In previous research, cardiac rehabilitation increased exercise participation in CHD patients [18]. CPET-based exercise rehabilitation guidance may help older CHD patients gain more confidence in the safety of exercise, thus increasing their enthusiasm for physical activity. Additionally, this study found that patients with exercise habits during the follow-up period had a significantly higher exercise capacity than those without exercise habits. Patients who did not maintain exercise during the follow-up period experienced a decline in exercise capacity due to age or disease progression, which may counteract the benefits gained from their previous regular exercise.
Many medical institutions conduct exercise assessments and cardiac exercise rehabilitation for older CHD patients due to concerns about exercise-related adverse events or potential risks, which limits the development of cardiac exercise rehabilitation programs. However, this study's results suggest that even older CHD patients after PCI can safely and effectively improve their exercise capacity through CPET-guided exercise rehabilitation, with the improvement of exercise habits being a crucial aspect. Current research has also explored the use of remote medical devices to improve patients' adherence to cardiac exercise rehabilitation [19, 20]. However, due to potential barriers in using remote medical devices and the greater social and economic challenges faced by older persons, further exploration of simpler and more effective methods is needed to enhance the therapeutic effects of exercise rehabilitation in this population.
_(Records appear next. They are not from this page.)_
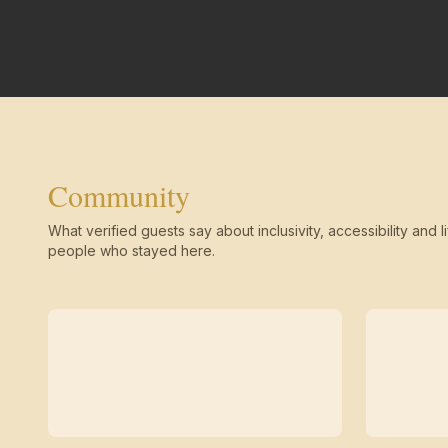
Community
What verified guests say about inclusivity, accessibility and li
people who stayed here.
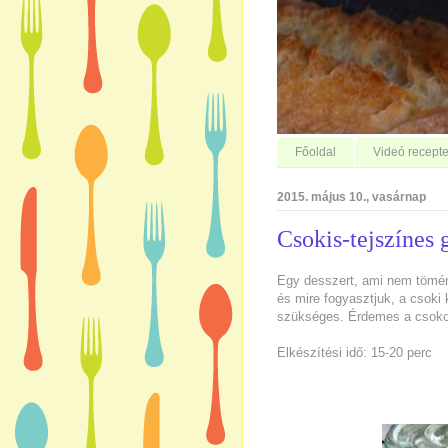
Főoldal
Videó recepte
2015. május 10., vasárnap
Csokis-tejszínes
Egy desszert, ami nem tömény
és mire fogyasztjuk, a csoki 
szükséges. Érdemes a csokol
Elkészítési idő: 15-20 perc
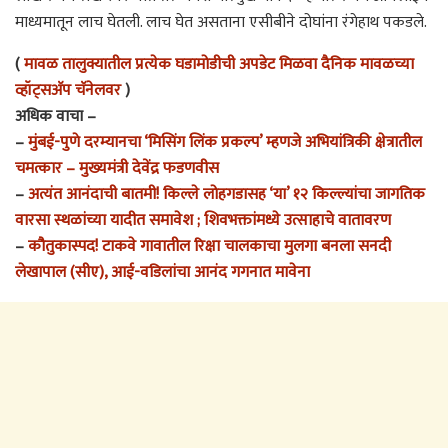
माध्यमातून लाच घेतली. लाच घेत असताना एसीबीने दोघांना रंगेहाथ पकडले.
(
मावळ तालुक्यातील प्रत्येक घडामोडीची अपडेट मिळवा दैनिक मावळच्या
व्हॉट्सअ‍ॅप चॅनेलवर
)
अधिक वाचा –
–
मुंबई-पुणे दरम्यानचा ‘मिसिंग लिंक प्रकल्प’ म्हणजे अभियांत्रिकी क्षेत्रातील
चमत्कार – मुख्यमंत्री देवेंद्र फडणवीस
–
अत्यंत आनंदाची बातमी! किल्ले लोहगडासह ‘या’ १२ किल्ल्यांचा जागतिक
वारसा स्थळांच्या यादीत समावेश ; शिवभक्तांमध्ये उत्साहाचे वातावरण
–
कौतुकास्पद! टाकवे गावातील रिक्षा चालकाचा मुलगा बनला सनदी
लेखापाल (सीए), आई-वडिलांचा आनंद गगनात मावेना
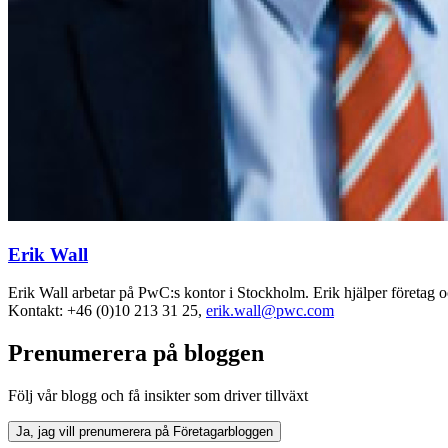
Erik Wall
Erik Wall arbetar på PwC:s kontor i Stockholm. Erik hjälper företag o
Kontakt: +46 (0)10 213 31 25,
erik.wall@pwc.com
Prenumerera på bloggen
Följ vår blogg och få insikter som driver tillväxt
Ja, jag vill prenumerera på Företagarbloggen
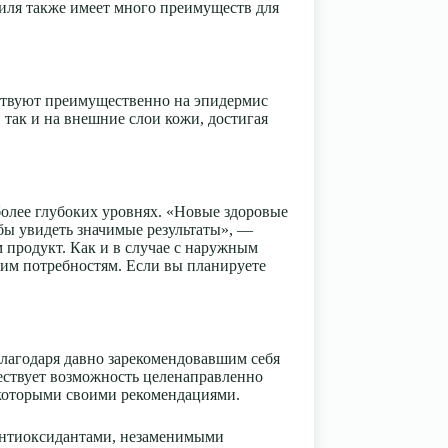
риля также имеет много преимуществ для
ствуют преимущественно на эпидермис
 так и на внешние слои кожи, достигая
более глубоких уровнях. «Новые здоровые
бы увидеть значимые результаты», —
м продукт. Как и в случае с наружным
ашим потребностям. Если вы планируете
лагодаря давно зарекомендовавшим себя
ествует возможность целенаправленно
екоторыми своими рекомендациями.
 антиоксидантами, незаменимыми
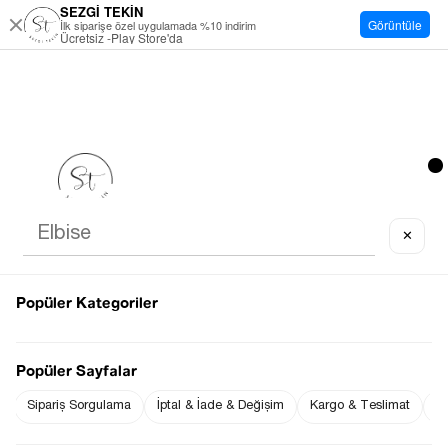
SEZGİ TEKİN
Görüntüle
İlk siparişe özel uygulamada %10 indirim
Ücretsiz -Play Store'da
✕
Popüler Kategoriler
Popüler Sayfalar
Sipariş Sorgulama
İptal & İade & Değişim
Kargo & Teslimat
Sı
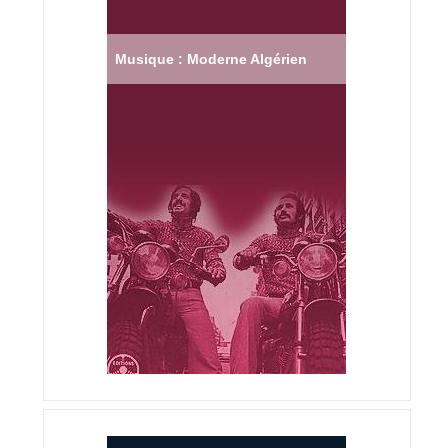
Musique : Moderne Algérien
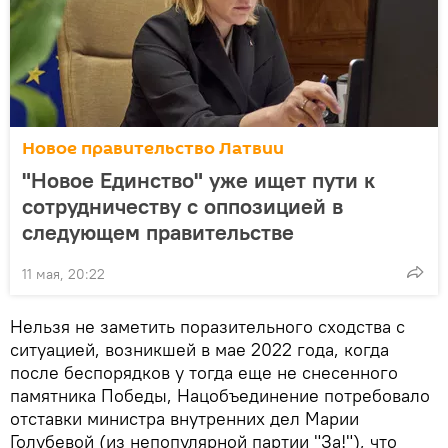
Новое правительство Латвии
"Новое Единство" уже ищет пути к
сотрудничеству с оппозицией в
следующем правительстве
11 мая, 20:22
Нельзя не заметить поразительного сходства с
ситуацией, возникшей в мае 2022 года, когда
после беспорядков у тогда еще не снесенного
памятника Победы, Нацобъединение потребовало
отставки министра внутренних дел Марии
Голубевой (из непопулярной партии "За!"), что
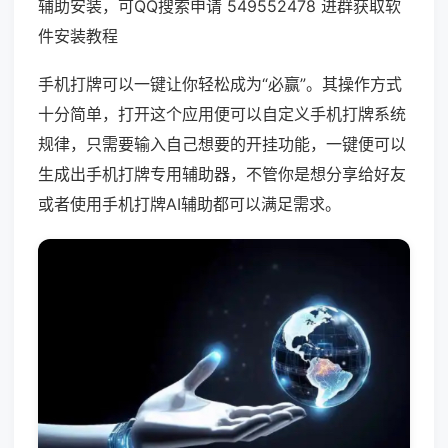
辅助安装，可QQ搜索申请 549552478 进群获取软
件安装教程
手机打牌可以一键让你轻松成为“必赢”。其操作方式
十分简单，打开这个应用便可以自定义手机打牌系统
规律，只需要输入自己想要的开挂功能，一键便可以
生成出手机打牌专用辅助器，不管你是想分享给好友
或者使用手机打牌AI辅助都可以满足需求。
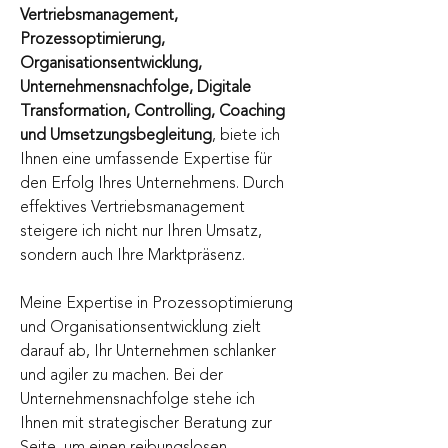
Vertriebsmanagement, 
Prozessoptimierung, 
Organisationsentwicklung, 
Unternehmensnachfolge, Digitale 
Transformation, Controlling, Coaching 
und Umsetzungsbegleitung
, biete ich 
Ihnen eine umfassende Expertise für 
den Erfolg Ihres Unternehmens. Durch 
effektives Vertriebsmanagement 
steigere ich nicht nur Ihren Umsatz, 
sondern auch Ihre Marktpräsenz.
Meine Expertise in Prozessoptimierung 
und Organisationsentwicklung zielt 
darauf ab, Ihr Unternehmen schlanker 
und agiler zu machen. Bei der 
Unternehmensnachfolge stehe ich 
Ihnen mit strategischer Beratung zur 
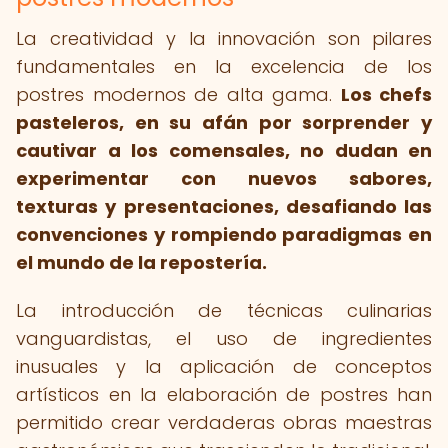
La creatividad y la innovación son pilares
fundamentales en la excelencia de los
postres modernos de alta gama.
Los chefs
pasteleros, en su afán por sorprender y
cautivar a los comensales, no dudan en
experimentar con nuevos sabores,
texturas y presentaciones, desafiando las
convenciones y rompiendo paradigmas en
el mundo de la repostería.
La introducción de técnicas culinarias
vanguardistas, el uso de ingredientes
inusuales y la aplicación de conceptos
artísticos en la elaboración de postres han
permitido crear verdaderas obras maestras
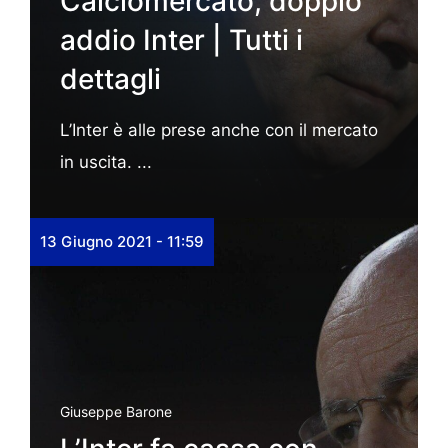
Calciomercato, doppio
addio Inter | Tutti i
dettagli
L’Inter è alle prese anche con il mercato
in uscita. ...
13 Giugno 2021 - 11:59
Giuseppe Barone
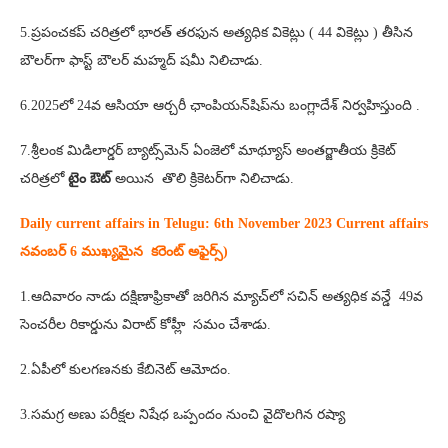
5.ప్రపంచకప్ చరిత్రలో భారత్ తరఫున అత్యధిక వికెట్లు ( 44 వికెట్లు ) తీసిన
బౌలర్‌గా ఫాస్ట్ బౌలర్ మహ్మద్ షమీ నిలిచాడు.
6.2025లో 24వ ఆసియా ఆర్చరీ ఛాంపియన్‌షిప్‌ను బంగ్లాదేశ్ నిర్వహిస్తుంది .
7.శ్రీలంక మిడిలార్డర్ బ్యాట్స్‌మెన్ ఏంజెలో మాథ్యూస్ అంతర్జాతీయ క్రికెట్
చరిత్రలో
టైం ఔట్
అయిన తొలి క్రికెటర్‌గా నిలిచాడు.
Daily current affairs in Telugu: 6th
November 2023 Current affairs
నవంబర్ 6 ముఖ్యమైన కరెంట్ అఫైర్స్‌)
1.ఆదివారం నాడు దక్షిణాఫ్రికాతో జరిగిన మ్యాచ్‌లో సచిన్ అత్యధిక వన్డే 49వ
సెంచరీల రికార్డును విరాట్ కోహ్లీ సమం చేశాడు.
2.ఏపీలో కులగణనకు కేబినెట్ ఆమోదం.
3.సమగ్ర అణు పరీక్షల నిషేధ ఒప్పందం నుంచి వైదొలగిన రష్యా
This study had certain limitations, as it was a single-centre study. The results may have limited generalizability, necessitating further validation in more medical institutions. Additionally, this study was retrospective and did not involve prospective interventional research. The older persons included in the study had few comorbidities and were able to cooperate with cardiopulmonary exercise tests and exercise rehabilitation. As such, the study's conclusions may not apply to older CHD patients with multiple comorbidities, a bedridden status, or a poor exercise capacity. Furthermore, due to a high amount of missing data regarding quality-of-life scores, such as the SF-36 questionnaire scores, these were not included in the statistical analysis.